> _ASSIGNED TASK_
Go through the entries below and work out how many lines include "Trakovi"; give only that number.
--- EXERCISE DATA Enclosed Below ---
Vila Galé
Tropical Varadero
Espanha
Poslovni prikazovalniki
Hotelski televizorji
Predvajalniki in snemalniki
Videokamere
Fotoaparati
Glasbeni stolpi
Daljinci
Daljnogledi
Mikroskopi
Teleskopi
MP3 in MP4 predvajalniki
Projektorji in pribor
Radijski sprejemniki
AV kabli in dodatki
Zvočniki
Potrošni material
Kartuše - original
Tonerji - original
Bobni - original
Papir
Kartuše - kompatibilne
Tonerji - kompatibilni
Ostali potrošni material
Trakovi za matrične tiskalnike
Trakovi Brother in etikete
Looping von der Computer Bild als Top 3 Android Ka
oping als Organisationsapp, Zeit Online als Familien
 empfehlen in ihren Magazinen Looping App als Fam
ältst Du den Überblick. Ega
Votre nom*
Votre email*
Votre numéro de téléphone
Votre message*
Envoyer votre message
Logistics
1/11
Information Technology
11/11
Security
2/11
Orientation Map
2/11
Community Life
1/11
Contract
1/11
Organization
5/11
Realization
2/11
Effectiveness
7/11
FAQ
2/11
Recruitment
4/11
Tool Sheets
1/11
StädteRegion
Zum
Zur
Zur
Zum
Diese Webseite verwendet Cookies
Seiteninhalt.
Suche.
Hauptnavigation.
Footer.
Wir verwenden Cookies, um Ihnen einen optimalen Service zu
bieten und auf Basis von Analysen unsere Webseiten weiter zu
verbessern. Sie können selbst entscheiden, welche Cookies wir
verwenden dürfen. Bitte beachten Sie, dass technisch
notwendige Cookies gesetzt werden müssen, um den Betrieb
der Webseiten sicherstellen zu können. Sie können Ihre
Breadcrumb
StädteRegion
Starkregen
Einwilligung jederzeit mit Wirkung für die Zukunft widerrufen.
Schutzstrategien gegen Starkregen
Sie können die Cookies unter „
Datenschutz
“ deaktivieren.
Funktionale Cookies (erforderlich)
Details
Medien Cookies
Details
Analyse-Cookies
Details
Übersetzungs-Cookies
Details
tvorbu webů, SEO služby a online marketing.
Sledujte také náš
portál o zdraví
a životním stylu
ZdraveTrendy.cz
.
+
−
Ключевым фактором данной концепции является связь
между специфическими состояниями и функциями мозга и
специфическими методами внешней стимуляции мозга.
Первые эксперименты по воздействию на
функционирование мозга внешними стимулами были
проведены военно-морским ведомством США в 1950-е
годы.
--- End of Enclosed EXERCISE DATA ---
--- EXERCISE DATA Enclosed Below ---
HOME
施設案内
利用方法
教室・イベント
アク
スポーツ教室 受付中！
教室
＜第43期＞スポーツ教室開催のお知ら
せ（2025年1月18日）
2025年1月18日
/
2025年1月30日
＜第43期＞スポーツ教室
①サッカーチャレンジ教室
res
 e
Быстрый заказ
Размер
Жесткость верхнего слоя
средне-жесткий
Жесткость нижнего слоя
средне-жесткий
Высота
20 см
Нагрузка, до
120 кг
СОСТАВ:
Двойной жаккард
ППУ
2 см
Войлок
--- End of Enclosed EXERCISE DATA ---
> _TASK OUTPUT_
2